Personally I think NSQ's approach looks like it's doing a lot less work and achieving almost all the same guarantees.
I am basically using something I could fit in Redis + sync replication [in terms of data model / function] as a job queue presently so I suppose that is just where my mind jumps to.
I'll be interested in seeing comparisons vs other mq systems.
I don't know if this will follow the same philosophy, but I'll be keeping a close eye on this as it evolves.
RabbitMQ's clustering isn't great. It's sensitive to partitions, which can occur not just from actual network hiccups but also simply due to high CPU or I/O load, and it does not have a good strategy to recover from such partitions.
RabbitMQ is not multi-master by default. A queue is owned by a specific node, and if you have a partitioned cluster, that queue (and related objects such as exchanges and bindings) will disappear from other nodes.

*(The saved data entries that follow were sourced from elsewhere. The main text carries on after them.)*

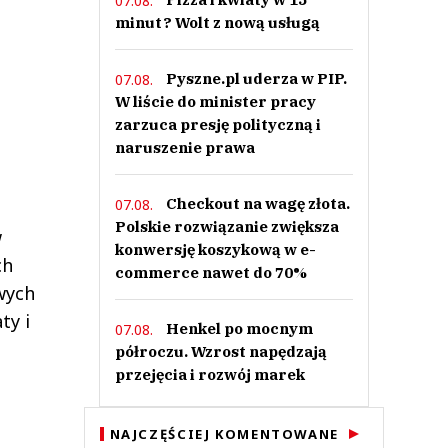
07.08.
minut? Wolt z nową usługą
Pyszne.pl uderza w PIP.
07.08.
W liście do minister pracy
zarzuca presję polityczną i
naruszenie prawa
Checkout na wagę złota.
07.08.
Polskie rozwiązanie zwiększa
w
konwersję koszykową w e-
ch
commerce nawet do 70%
wych
ty i
Henkel po mocnym
07.08.
półroczu. Wzrost napędzają
przejęcia i rozwój marek
z
NAJCZĘŚCIEJ KOMENTOWANE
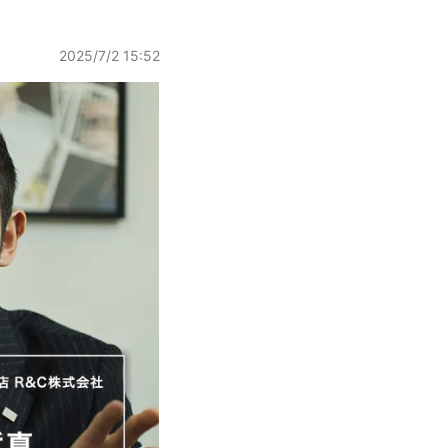
2025/7/2 15:52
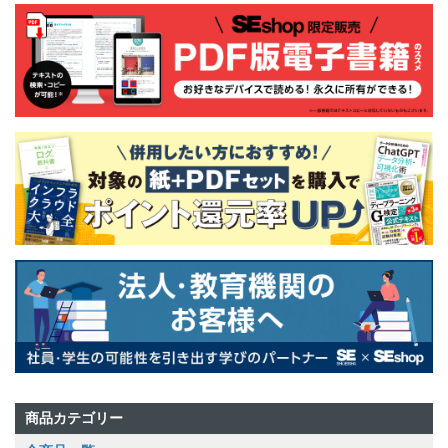
商品カテゴリー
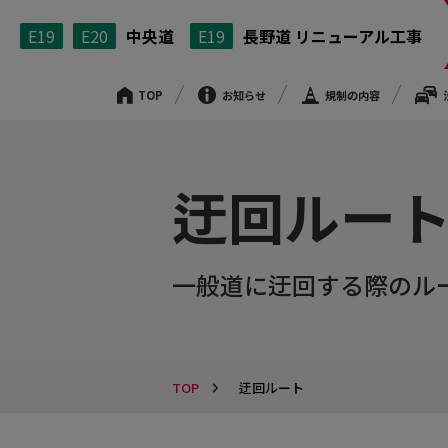
E19
E20
中央道
E19
長野道 リニューアル工事
TOP
お知らせ
規制の内容
迂回ルー
一般道に迂回する際のル
TOP
迂回ルート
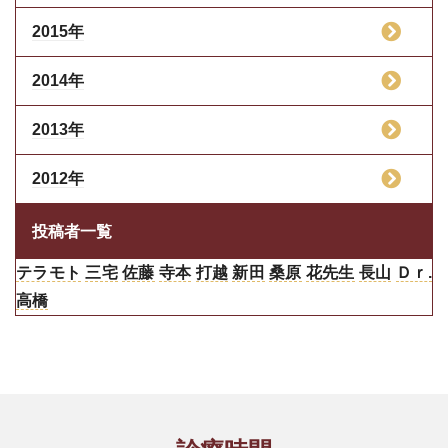
2015年
2014年
2013年
2012年
投稿者一覧
テラモト
三宅
佐藤
寺本
打越
新田
桑原
花先生
長山
Ｄｒ.
高橋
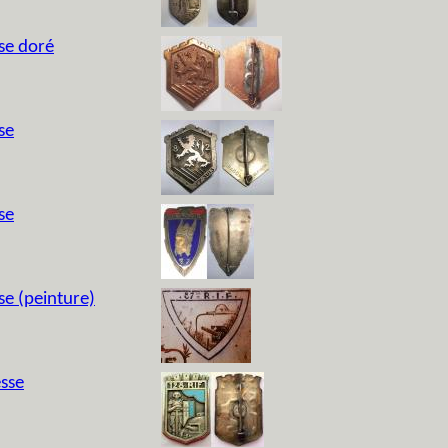
se doré
se
se
se (peinture)
esse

You can patch RabbitMQ's clustering by enabling "high availability", which is their term for mirrored queues. Each queue will get a designated master, and be replicated to other nodes automatically. If a partition happens, the nodes elect a node to become a new master for a mirrored queue.
Unfortunately, this opens the cluster up to conflicts. Let's say you get brief partition. Now all the nodes see each other again, and you have conflicting queues: Node A used to be master of queue X, now node B is also master of queue X. During the split, their contents diverged a little bit. But RabbitMQ has no way to consolidate the two masters, so the queue is not operational.

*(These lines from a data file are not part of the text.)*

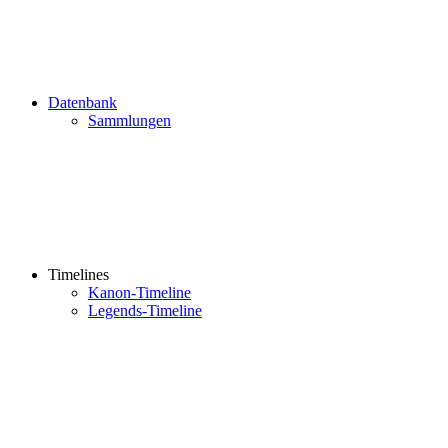
Datenbank
Sammlungen
Timelines
Kanon-Timeline
Legends-Timeline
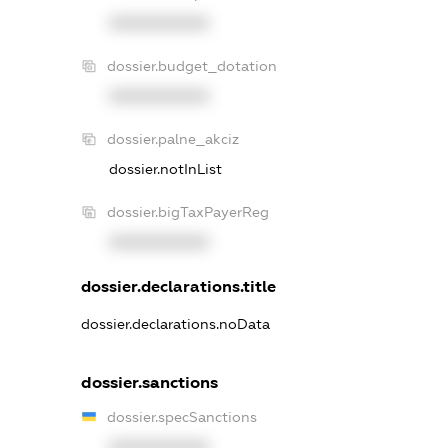
XXXXXXXXXX
dossier.budget_dotation
XXXXXXXXXX
dossier.palne_akciz
dossier.notInList
dossier.bigTaxPayerReg
XXXXXXXXXX
dossier.declarations.title
dossier.declarations.noData
dossier.sanctions
dossier.specSanctions
XXXXXXXXXX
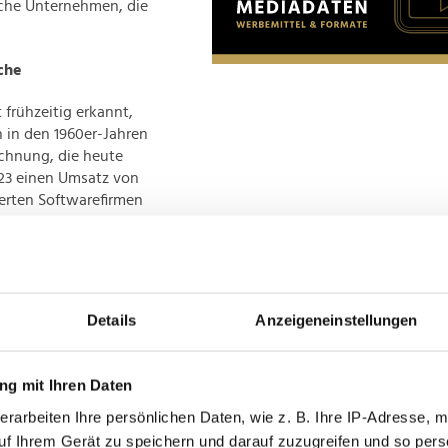
iche Unternehmen, die
che
frühzeitig erkannt,
n in den 1960er-Jahren
chnung, die heute
23 einen Umsatz von
erten Softwarefirmen
Familie Nemetschek auf
wichtig
en sind.
Details
Anzeigeneinstellungen
g mit Ihren Daten
ischen Wandel.
rte er den Gewinn aus
erarbeiten Ihre persönlichen Daten, wie z. B. Ihre IP-Adresse, m
bilien. Zu seinen
uf Ihrem Gerät zu speichern und darauf zuzugreifen und so pers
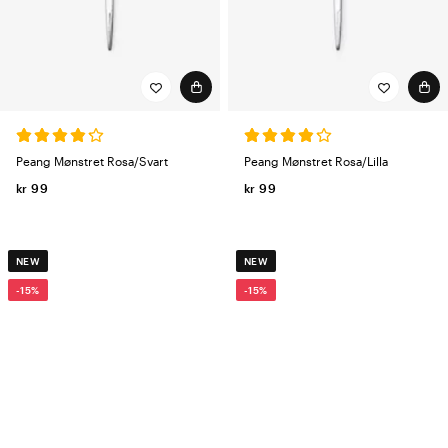
Peang Mønstret Rosa/Svart
Peang Mønstret Rosa/Lilla
kr 99
kr 99
NEW
NEW
-15%
-15%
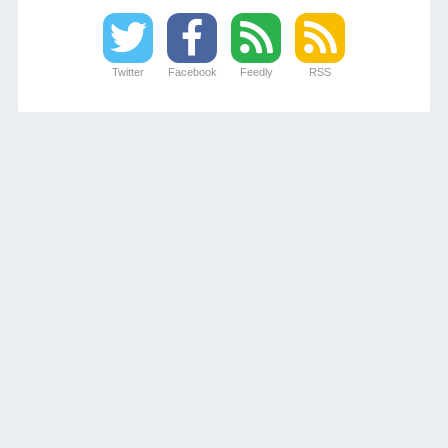
Twitter
Facebook
Feedly
RSS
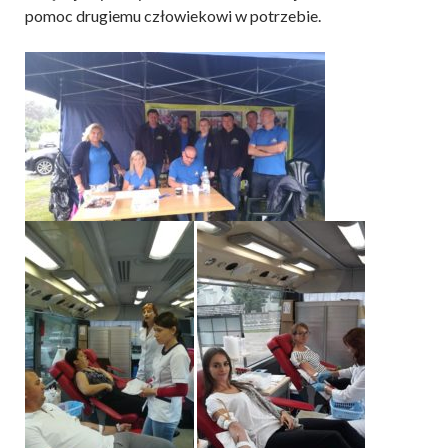
pomoc drugiemu człowiekowi w potrzebie.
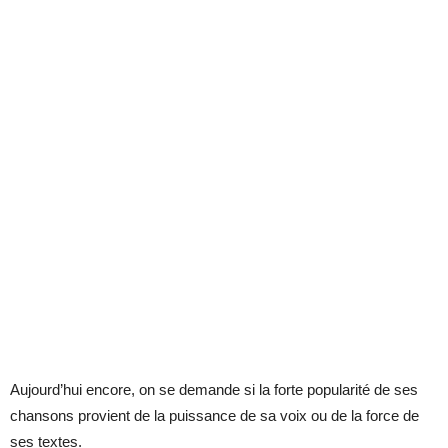
Aujourd’hui encore, on se demande si la forte popularité de ses
chansons provient de la puissance de sa voix ou de la force de
ses textes.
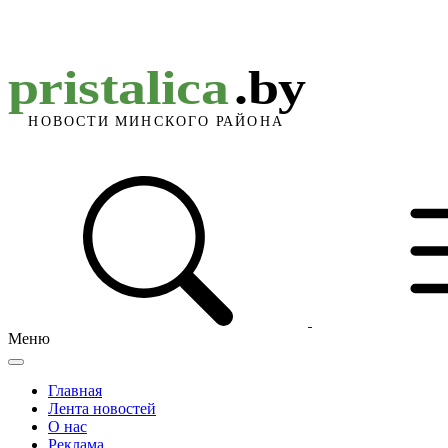
Меню
Главная
Лента новостей
О нас
Реклама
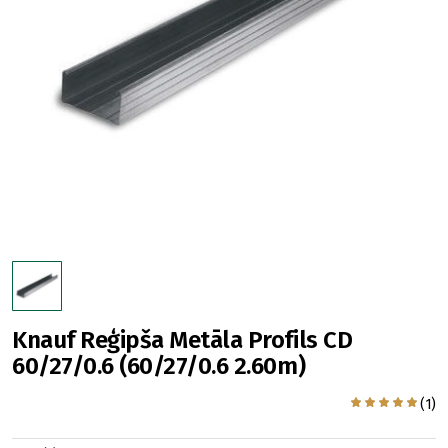
Knauf Reģipša Metāla Profils CD
60/27/0.6 (60/27/0.6 2.60m)
(1)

To fix this, either you need to reconstruct the queue manually (usually impossible from an application's point of view), or wipe it (hardly a solution) or simply have RabbitMQ automatically pick a winning master and discard the other master(s). This mode is called "autoheal", and picks based on which master has the most messages; the previous master(s) are wiped and become slaves. This is coincidentally the only mode in which RabbitMQ can continue to run after a partition without manual intervention.
In practice, recovery has proved flaky for us. Nodes stay partitioned even after they should be able to see each other. We have also encountered a lot of bugs — for example, bindings or exchanges disappear on some nodes but not on others, or queues are inexplicably lost, or nodes otherwise just misbehave. We're on a cloud provider which is otherwise rock solid; of all the software (databases etc.) we employ in our clusters, RabbitMQ is the only one that misbehaves.

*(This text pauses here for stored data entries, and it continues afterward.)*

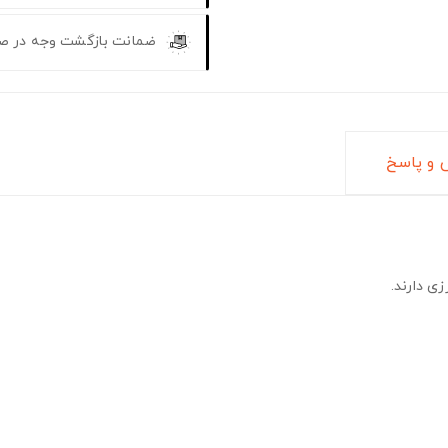
ضمانت بازگشت وجه در ص
و پاسخ
ی دارند.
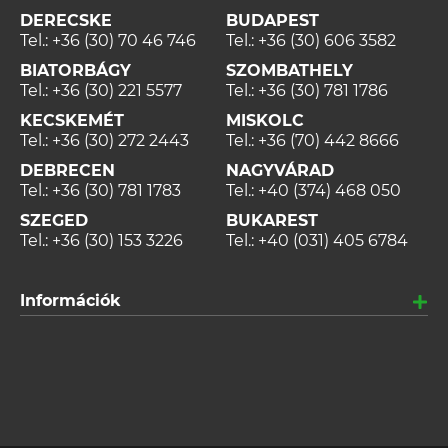
DERECSKE
BUDAPEST
Tel.:
+36 (30) 70 46 746
Tel.:
+36 (30) 606 3582
BIATORBÁGY
SZOMBATHELY
Tel.:
+36 (30) 221 5577
Tel.:
+36 (30) 781 1786
KECSKEMÉT
MISKOLC
Tel.:
+36 (30) 272 2443
Tel.:
+36 (70) 442 8666
DEBRECEN
NAGYVÁRAD
Tel.:
+36 (30) 781 1783
Tel.:
+40 (374) 468 050
SZEGED
BUKAREST
Tel.:
+36 (30) 153 3226
Tel.:
+40 (031) 405 6784
Információk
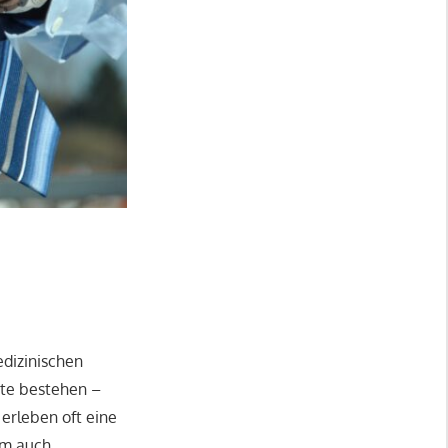
dizinischen
ate bestehen –
 erleben oft eine
lem auch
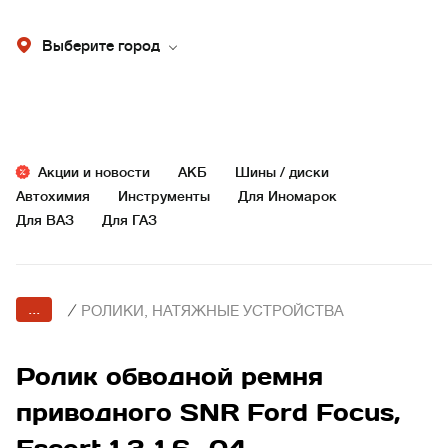
Выберите город
Акции и новости
АКБ
Шины / диски
Автохимия
Инструменты
Для Иномарок
Для ВАЗ
Для ГАЗ
...
/
РОЛИКИ, НАТЯЖНЫЕ УСТРОЙСТВА
Ролик обводной ремня
приводного SNR Ford Focus,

This is anecdotal, of course. Fortunately, the author of Jepsen, Kyle Kingsbury/"Aphyr", has done the maths to back this up, demonstrating that RabbitMQ's clustering is both theoretically and practically unsound .
This may be overly harsh. RabbitMQ is a decent project. RabbitMQ has a lot of features. Things like routing keys, flexible durability, TTLs and dead letter exchanges are great [†]. When it works, it works really well. But in the real world, I wouldn't want to run it more than two nodes, and preferably not at all.
[†] Although unfortunately DLXes are effectively unusable in a looping topology configuration (ie., for timed retries), as AMQP frames will increase indefinitely in size.
The dead-lettering process adds an array to the header of each dead-lettered message named x-death. This array contains an entry for each time the message was dead-lettered.
This table is never truncated. It exists in the AMQP frame and will grow indefinitely.
The AMQP spec mandates that clients negotiate a frame-max size per connection , and I believe RabbitMQ is in violation of the spec through this behaviour if the client specifies a non-zero value. (RabbitMQ even ignored this negotiation prior to 3.1, and there's a document  which indicates it ignores limits entirely.)
As a result, clients that follow frame-max strictly according to spec (such as amqplib for Node.js ) will refuse to handle violating frames, which is understandable given that clients also like to have predictable buffer allocation.
Now I've wrote my own wrapper to handle retries on the client side so I might give it a try.
- We have on peek 10k OPs/second.
- features we like is priority, TTR, pause tube (while deploying new code)
- responds really fast to stats (we have on a Stats/Graphite dashboard)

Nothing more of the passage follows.